(Supplied material):
§

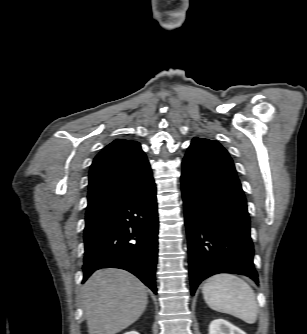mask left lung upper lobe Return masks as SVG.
I'll return each instance as SVG.
<instances>
[{
	"mask_svg": "<svg viewBox=\"0 0 307 334\" xmlns=\"http://www.w3.org/2000/svg\"><path fill=\"white\" fill-rule=\"evenodd\" d=\"M182 166L183 168L239 181L235 166L227 150L215 140L194 138L183 159Z\"/></svg>",
	"mask_w": 307,
	"mask_h": 334,
	"instance_id": "5c2ea615",
	"label": "left lung upper lobe"
}]
</instances>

§

In your copy, include no pictures, but reproduce all records exactly.

(Answer to this task):
mask left lung upper lobe Return masks as SVG.
I'll return each instance as SVG.
<instances>
[{
	"mask_svg": "<svg viewBox=\"0 0 307 334\" xmlns=\"http://www.w3.org/2000/svg\"><path fill=\"white\" fill-rule=\"evenodd\" d=\"M182 166L183 168L239 181L235 166L227 150L215 140L194 138L183 159Z\"/></svg>",
	"mask_w": 307,
	"mask_h": 334,
	"instance_id": "5c2ea615",
	"label": "left lung upper lobe"
}]
</instances>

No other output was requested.